Kanker Pankreas Intai Usia Muda, Ini Sebabnya

Written by

in

7cloud.asia – Kanker pankreas beberapa pekan terakhir ini banyak diperbincangkan. Terutama pasca ekonom senior Rizal Ramli yang meninggal karena kanker pankreas. Penyakit ini ternyata juga mengintai kelompok muda.

Apalagi saat seseorang mengonsumsi makanan tertentu, seperti daging merah dalam jumlah berlebih.

Hal ini dijelaskan oleh dokter spesialis penyakit dalam yang juga Guru Besar di Departemen Ilmu Penyakit Dalam Fakultas Kedokteran Universitas Indonesia (FKUI), Prof Ari Fachrial Syam.

Menurutnya makanan tinggi lemak, termasuk daging merah membuat organ tubuh harus bekerja lebih ekstra atau keras, salah satunya pankreas.

Baca: Hindari gaya hidup rebahan

“Secara logika, makanan tinggi lemak seperti daging merah membuat kinerja organ-organ tubuh lebih berat. Termasuk pankreas,” jelas Prof Ari seperti yang dikutip Detik.com.

Dengan adanya kerja organ yang berat tersebut, lama-kelamaan gangguan atau masalah tidak bisa dihindari.

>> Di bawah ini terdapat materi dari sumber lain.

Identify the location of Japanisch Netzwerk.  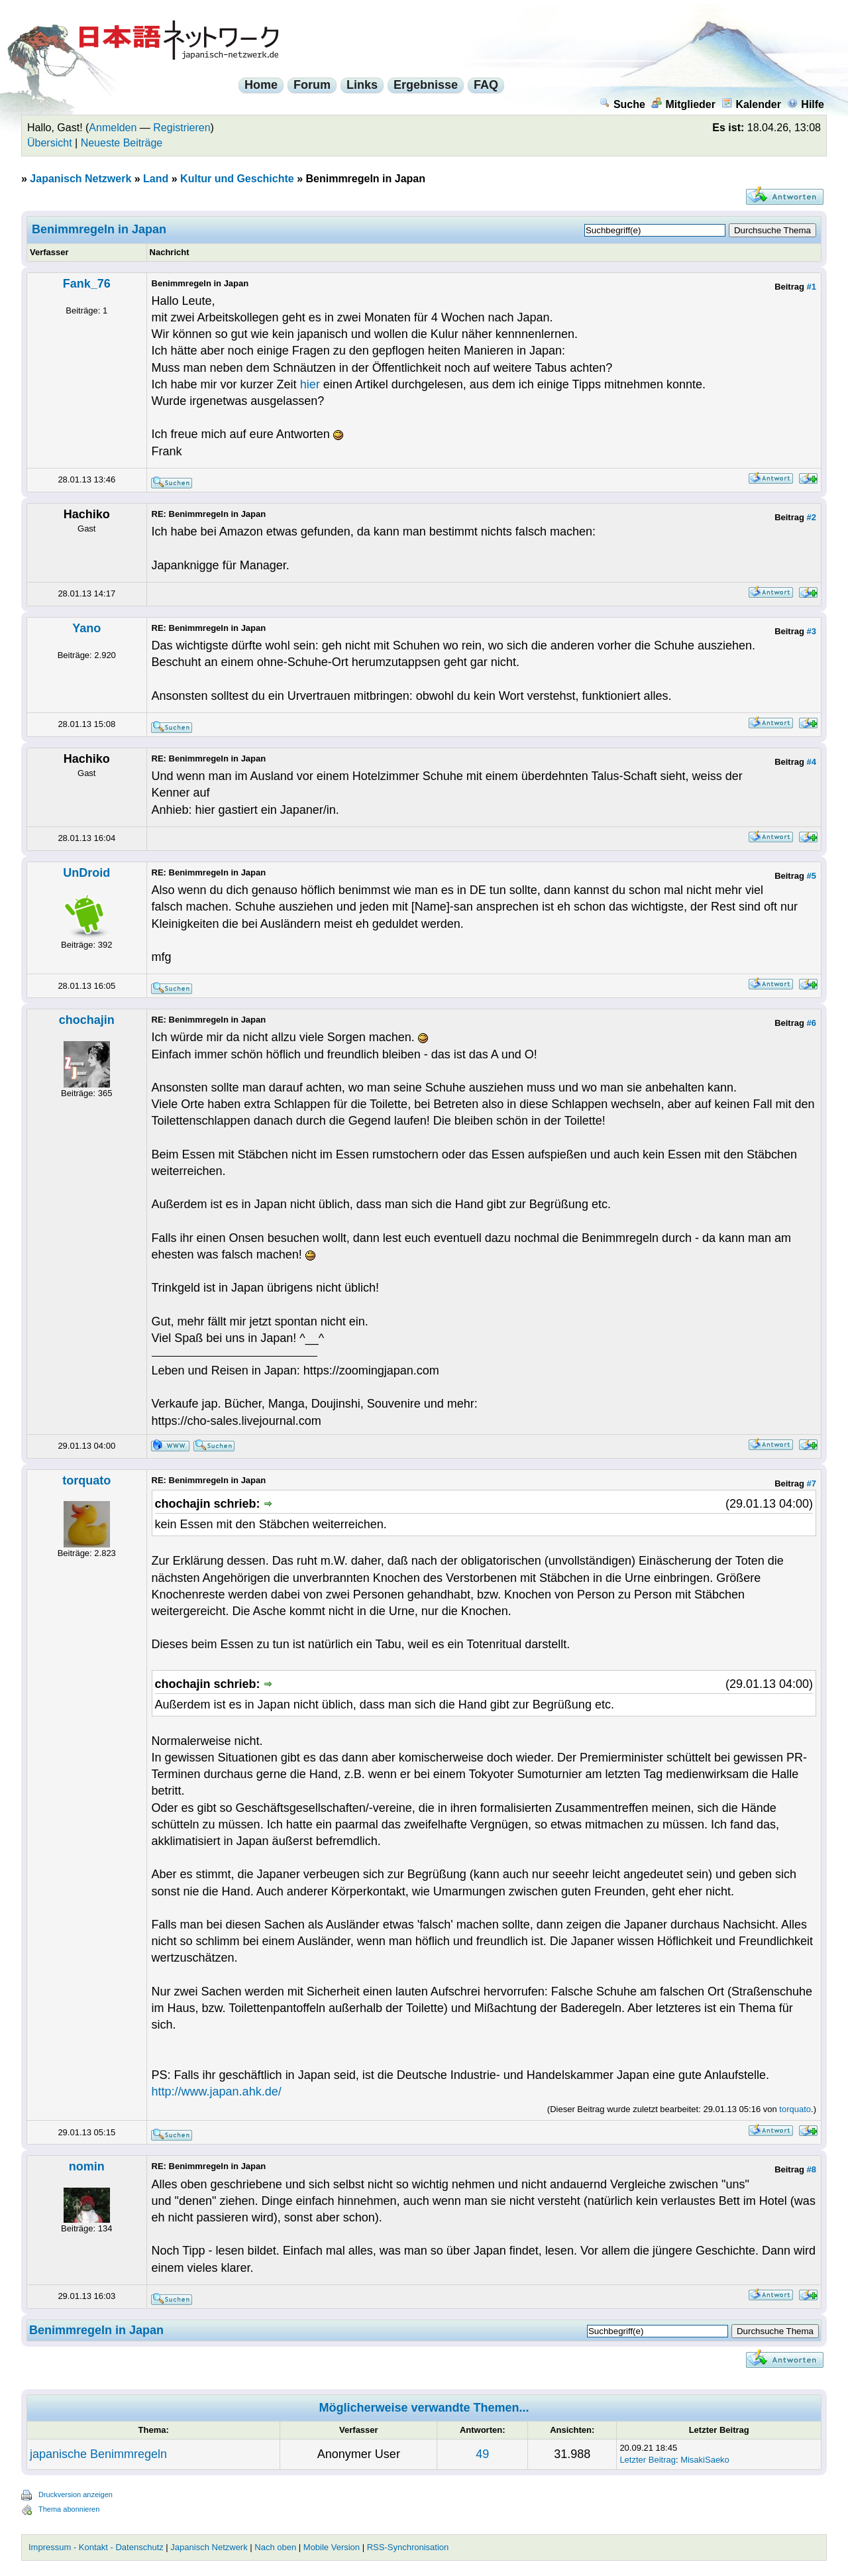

Sebab, daging berlemak akan sulit dicerna dan lebih mungkin memicu peradangan yang berujung menjadi polip.

Polip adalah sebuah jaringan abnormal dan memiliki tangkai yang tumbuh di dalam tubuh.

“Kalau sudah menjadi polip, tinggal tunggu lemak-lemak tadi berubah jadi kanker di pankreas,” kata Prof. Ari.

Karena itu, Prof Ari mengimbau masyarakat untuk membatasi konsumsi daging merah berlemak.

Menurutnya sumber protein tidak hanya diperoleh dari daging merah, tetapi juga dari unggas, tempe, tahu, hingga ikan.

Baca: Bahaya kanker payudara

“Bisa ganti dengan ayam atau ikan. Semua makanan ini lebih sehat,” katanya.

Hal yang kemudian tidak kalah penting untuk menghindari risiko kanker pankreas adalah aktif bergerak.

Konsumsi makanan yang buruk diperparah dengan kebiasaan ‘rebahan’ atau malas bergerak. Sebisa mungkin selalu menyempatkan olahraga dalam sepekan minimal tiga kali.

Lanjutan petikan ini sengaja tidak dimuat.